Non, c’est une incitation à investir pour les plateformes et diffuseurs de contenu en ligne. Cela signifie que les plateformes vont investir directement dans la production et/ou l’achat d’œuvres suisses (séries et films, tant de fiction que documentaires) en passant par des contrats avec les producteurs et les cinéastes. Le·la consommateur·trice n’est aucunement concerné par cette réforme du point de vue de son financement.
Est-ce que le prix de l’abonnement à ma plateforme préférée va augmenter ?
Non, il n’y a pas de lien entre l’obligation d’investir et le prix des abonnements fixé par les plateformes. Le prix de votre abonnement est basé sur l’offre et la demande, et donc ce que vous êtes prêt·e·s à payer pour ce service. Dans le cas de Netflix, la multinationale n’a pas attendu l’instauration de la nouvelle Loi sur le Cinéma pour augmenter ses prix à deux reprises (en 2019 et 2021)6. Le public helvétique paie déjà l’abonnement le plus cher au monde sur la plateforme, et cela sans obligation d’investir ! Par ailleurs, l’instauration de cette incitation d’investissement n’a pas entraîné d’augmentation des prix dans les pays voisins qui appliquent déjà ce mécanisme, y compris la France où le taux est le plus élevé d’Europe.
Pourquoi faut-il plus soutenir l’audiovisuel helvétique ?
L’audiovisuel est une industrie importante pour la Suisse. Notre pays compte un nombre important d’auteur·e·s, de cinéastes, de technicien·ne·s, etc. Nous formons également, grâce à nos prestigieuses hautes écoles, la génération de demain. Il semble essentiel de renforcer et diversifier nos capacités à produire dans un environnement en grande mutation tant dans les usages du public qu’au niveau technologique. Par ailleurs, l’industrie audiovisuelle est un véritable moteur pour l’économie locale et la collectivité publique. En effet, l’organisation de tournages localement permet de multiples et importantes retombées économiques sur de nombreux secteurs (hôtellerie, restauration, sociétés de location de matériel, etc). Selon une étude effectuée par le cabinet d’audit Ernst & Young en 2019 pour le compte de la Fondation romande pour le cinéma, 1 CHF investit par Cinéforom dans la production audiovisuelle génère 3 CHF au niveau local7. C’est donc un investissement rentable tant pour la branche de l’audiovisuel que pour notre économie dans son ensemble.
Qui soutient la modification de la Loi sur le cinéma ?

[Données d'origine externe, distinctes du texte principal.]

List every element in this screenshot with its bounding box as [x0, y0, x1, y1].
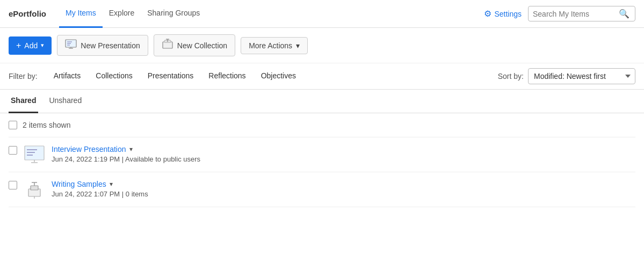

Cette modification de la Loi sur le cinéma a été proposée par le Conseil Fédéral dans le cadre du Message Culture 2021-2024 et validée en automne dernier par les deux chambres du Parlement. Elle est par ailleurs plébiscitée par les Départements de l’Economie et de la Culture des collectivités publiques, les organes de soutien de l’audiovisuel suisse, mais aussi les acteurs économiques locaux et la branche de l’audiovisuel.
Sources :
- Message concernant l’encouragement de la culture pour la période de 2021 à 2024 (message culture), Département fédéral de l’intérieur DFI, Office Fédéral de la Culture OFC, 29 mai 2019
- Fiche d’information – Loi sur le cinéma, Département fédéral de l’intérieur DFI, Office Fédéral de la Culture OFC, 1er octobre 2021
- Le Conseil fédéral adopte le Message culture 2021-2024, Département fédéral de l’intérieur DFI, Office Fédéral de la Culture OFC, 26 février 2020
- Facts & Figures : Pacte de l’audiovisuel, SRG SSR, 2020
- Rapport complémentaire à l’intention de la CSEC-N concernant la révision de la Loi sur le Cinéma: Réglementations relatives à l’encouragement du cinéma pour les diffuseurs de programmes de télévision et les fournisseurs de films en ligne : comparaison Suisse / Europe, Département fédéral de l’intérieur DFI, Office fédéral de la culture OFC, 22 juin 2020
- Loi sur le cinéma: Le référendum sur la «Lex Netflix» est en grande difficulté, Florent Quiquerez, Tribune de Genève / 24 Heures, 28.12.21
- Etude économique d’EY : En Suisse romande, l’industrie du cinéma rapport 3.1 fois plus qu’elle ne coûte, Ernst & Young, 21 novembre 2019
- Le financement du cinéma suisse, Association romande de la production audiovisuelle
- Komorowski, M., Iordache, C., Kostovska, I., Tintel, S. & Raats, T. (2021). Obligations for VOD providers to financially contribute to the production of European works, a 2021 update. Brussel: imecSMIT-VUB.